Artificial intelligence | Article

AI breaks the sound barrier

Friday 11th of December 2020 - Updated on Wednesday 22nd of June 2022

Reading time: 3 min

Sound recognition remains a relatively unexplored field of artificial intelligence, posing several technical challenges from recording a noise to analysing it. Research in this area, however, is making great strides, and it’s all thanks to the input of the general public.

“Starting from scratch, the team has created a system that can record and analyse sounds while meeting privacy requirements.”

The story of artificial intelligence and text recognition dates back many years, but sound recognition is a much more recent endeavour and, as a field of research, is still in the teething stages. The subtleties of sound are a major challenge for machines in terms of assimilation, and understanding those subtleties can be very difficult. The first hurdle is recording audio and building up databases with a view to training algorithms.
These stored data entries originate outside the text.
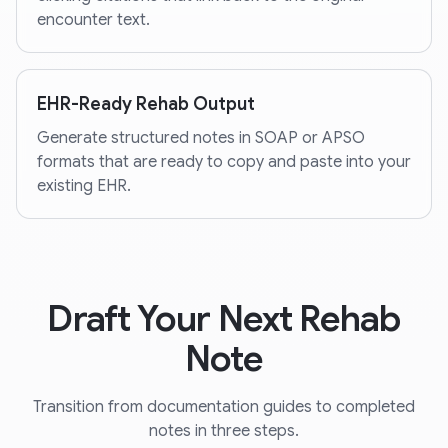
encounter text.
EHR-Ready Rehab Output
Generate structured notes in SOAP or APSO
formats that are ready to copy and paste into your
existing EHR.
Draft Your Next Rehab
Note
Transition from documentation guides to completed
notes in three steps.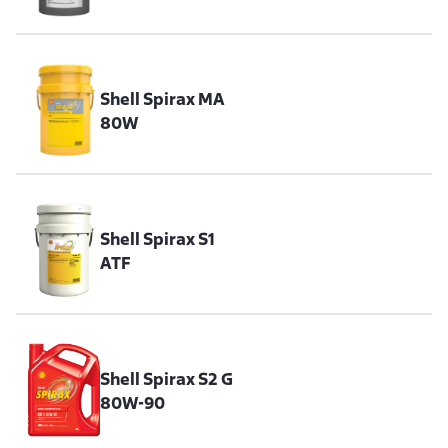
Shell Spirax MA
80W
Shell Spirax S1
ATF
Shell Spirax S2 G
80W-90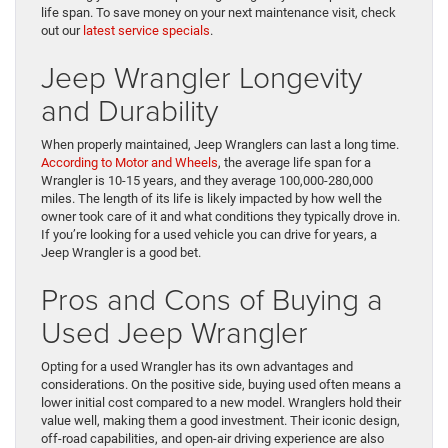
life span. To save money on your next maintenance visit, check
out our
latest service specials
.
Jeep Wrangler Longevity
and Durability
When properly maintained, Jeep Wranglers can last a long time.
According to Motor and Wheels
, the average life span for a
Wrangler is 10-15 years, and they average 100,000-280,000
miles. The length of its life is likely impacted by how well the
owner took care of it and what conditions they typically drove in.
If you’re looking for a used vehicle you can drive for years, a
Jeep Wrangler is a good bet.
Pros and Cons of Buying a
Used Jeep Wrangler
Opting for a used Wrangler has its own advantages and
considerations. On the positive side, buying used often means a
lower initial cost compared to a new model. Wranglers hold their
value well, making them a good investment. Their iconic design,
off-road capabilities, and open-air driving experience are also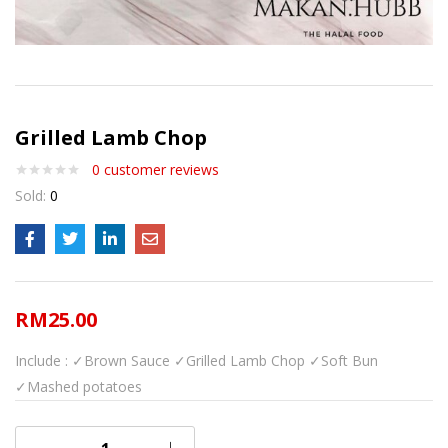
Grilled Lamb Chop
0
customer reviews
Sold:
0
RM
25.00
Include :
✓Brown Sauce
✓Grilled Lamb Chop
✓Soft Bun
✓Mashed potatoes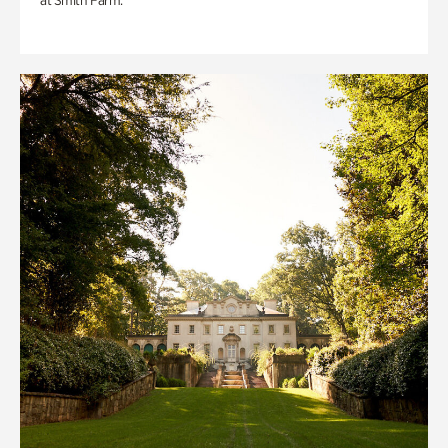
at Smith Farm.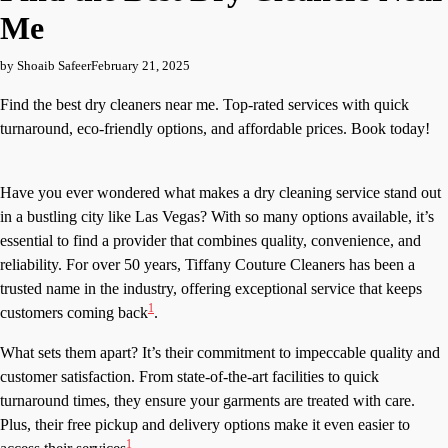
Me
by Shoaib Safeer
February 21, 2025
Find the best dry cleaners near me. Top-rated services with quick
turnaround, eco-friendly options, and affordable prices. Book today!
Have you ever wondered what makes a dry cleaning service stand out
in a bustling city like Las Vegas? With so many options available, it’s
essential to find a provider that combines quality, convenience, and
reliability. For over 50 years, Tiffany Couture Cleaners has been a
trusted name in the industry, offering exceptional service that keeps
1
customers coming back
.
What sets them apart? It’s their commitment to impeccable quality and
customer satisfaction. From state-of-the-art facilities to quick
turnaround times, they ensure your garments are treated with care.
Plus, their free pickup and delivery options make it even easier to
1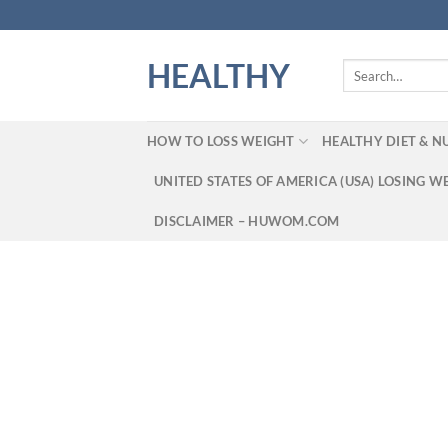
Skip
to
content
HEALTHY
Search
for:
HOW TO LOSS WEIGHT
HEALTHY DIET & N
UNITED STATES OF AMERICA (USA) LOSING W
DISCLAIMER – HUWOM.COM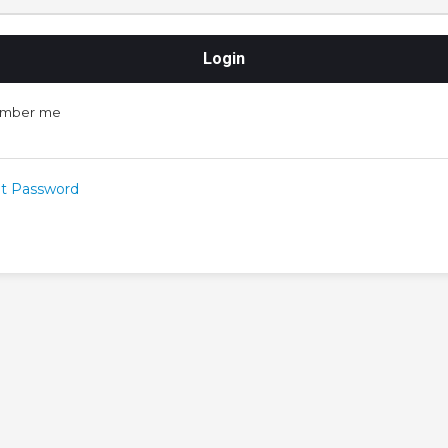
mber me
t Password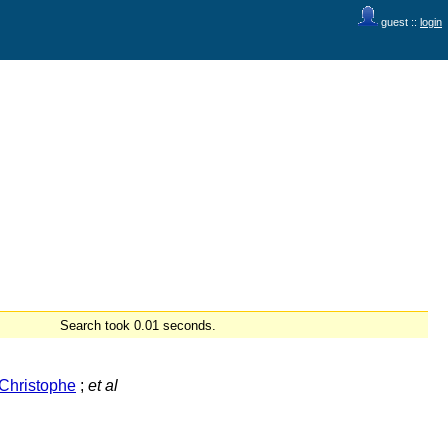
guest ::
login
Search took 0.01 seconds.
Christophe
;
et al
In search of the “Golden Ear”

In 2016, a research project called “Golden Ear for Things” was launched at Orange to design a non-speech sound recognition system. It will ultimately be able to record, identify and analyse sounds and initiate different actions depending on the context in which it is being used. Namely, it can be used for domestic purposes (for example, activity recognition that could help with ageing in place) or in industry (for detecting faults in industrial robots). Nicolas Pellen, a Service Designer, and Katell Péron, Research Project Manager at Orange, decode the crux of the project: “It’s about using and driving machine learning algorithms based on neural networks, with the help of as much data as possible. Getting that data is costly in terms of both time and money so we came up with the idea of launching a consumer app to turn it into a game and speed up the recording and classification of sounds. With the Soundary sound puzzle app, users can guess mystery words with one to three sounds as clues, or create a their own mystery word based on a sound or sounds recorded by them or taken from a sound library. Soon, there will also be a ‘battle’ mode where users have to solve as many puzzles as possible against the clock. As part of these games, users can label sounds by putting tags on them. Therefore, we’ll get multiple tags for each sound, which we can then use for context mixing. This will help us identify acoustic ambiguities—or homonyms—and fine tune the system: Person X might recognise and label a sound, while Person Y thinks it is a different sound and labels it as such.”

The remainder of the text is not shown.